The Arab world has a historic opportunity to use the new American President Donald Trump’s first trip outside the United States to make some cogent points on the many important issues that challenge the region. It is an extraordinary compliment that Saudi Arabia will host Trump’s first state visit, and the Saudis have wisely timed it to coincide so that Trump will also attend the mid-year Gulf Cooperation Council summit. They have also invited several other Arab and Muslim leaders who will join a third summit with Trump. It gives the Saudis a significant opportunity to show leadership in the region that badly needs a strategic direction back to the sanity of the rule of law and rejection on anarchy and chaos.

The series of meetings is part of an important Saudi initiative that can show how the Arab world is committed to being an active player in the global community and is willing to bear its full responsibilities in working with its allies in helping to manage the affairs of the world. Trump’s ill-considered remarks on the cost of defending American allies in the region needs to be put into context on the true cost that everyone is helping to bear, and the benefits of helping stable and prosperous nation-states survive the turmoil that is challenging the region at present.

There are some specific points that the Arab leaders present in Riyadh can make. The situation in Palestine is of foremost importance. Trump will go to meet Palestinian National Authority President Mahmoud Abbas and Israeli Prime Minister Benjamin Netanyahu straight after the Riyadh summit and his casual references to being willing to listen to any plan needs to become more nuanced. History shows that it is very unlikely that an American president will put enough pressure on Israel to back down, but it is also true that Trump owes nothing to the Zionist lobby in Washington. He might be able to make the radical leap that has eluded all other US presidents.

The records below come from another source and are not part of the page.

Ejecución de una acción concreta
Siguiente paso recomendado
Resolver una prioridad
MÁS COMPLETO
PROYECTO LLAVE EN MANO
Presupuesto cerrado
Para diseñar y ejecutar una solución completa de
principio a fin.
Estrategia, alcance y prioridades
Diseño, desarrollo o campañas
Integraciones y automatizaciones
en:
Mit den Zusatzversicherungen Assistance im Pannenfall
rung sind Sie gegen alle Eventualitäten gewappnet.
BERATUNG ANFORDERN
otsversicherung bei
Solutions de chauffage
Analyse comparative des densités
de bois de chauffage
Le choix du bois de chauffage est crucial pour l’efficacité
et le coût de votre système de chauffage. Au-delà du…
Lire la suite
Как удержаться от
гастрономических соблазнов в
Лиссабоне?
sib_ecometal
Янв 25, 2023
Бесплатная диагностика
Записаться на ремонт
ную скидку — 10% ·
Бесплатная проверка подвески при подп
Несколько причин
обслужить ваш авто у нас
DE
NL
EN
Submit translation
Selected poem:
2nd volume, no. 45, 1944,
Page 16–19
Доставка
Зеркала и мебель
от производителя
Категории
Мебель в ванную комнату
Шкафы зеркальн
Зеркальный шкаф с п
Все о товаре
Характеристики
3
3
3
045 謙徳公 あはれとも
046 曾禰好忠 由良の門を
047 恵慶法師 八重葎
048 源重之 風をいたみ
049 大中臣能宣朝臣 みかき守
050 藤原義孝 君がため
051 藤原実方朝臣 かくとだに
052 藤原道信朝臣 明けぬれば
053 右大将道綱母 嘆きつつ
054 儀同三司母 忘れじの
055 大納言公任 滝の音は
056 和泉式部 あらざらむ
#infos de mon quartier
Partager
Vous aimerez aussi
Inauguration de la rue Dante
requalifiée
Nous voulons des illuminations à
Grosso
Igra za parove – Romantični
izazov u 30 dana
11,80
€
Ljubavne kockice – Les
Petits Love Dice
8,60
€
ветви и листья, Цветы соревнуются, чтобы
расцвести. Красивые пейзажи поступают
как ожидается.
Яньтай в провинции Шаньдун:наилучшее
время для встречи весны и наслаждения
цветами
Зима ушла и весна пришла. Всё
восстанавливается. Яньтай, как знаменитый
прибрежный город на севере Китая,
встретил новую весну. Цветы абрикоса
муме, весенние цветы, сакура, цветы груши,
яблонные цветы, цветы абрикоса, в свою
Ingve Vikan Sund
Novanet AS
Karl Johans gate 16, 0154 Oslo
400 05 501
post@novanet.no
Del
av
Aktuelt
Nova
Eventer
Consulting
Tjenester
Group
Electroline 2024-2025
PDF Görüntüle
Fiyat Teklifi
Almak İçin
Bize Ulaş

On Iran, Trump has moved the US far closer to the Arab position that resents Iran’s continual and malignant interference in the region’s internal affairs, as he will review the nuclear deal and take a much tougher line on Iranian activities. It is also important that America is ready to offer more active support for the Saudi-led coalition in Yemen that is fighting to rebuild that country. Be as it may, the Trump administration listening to its allies in the region is a good beginning.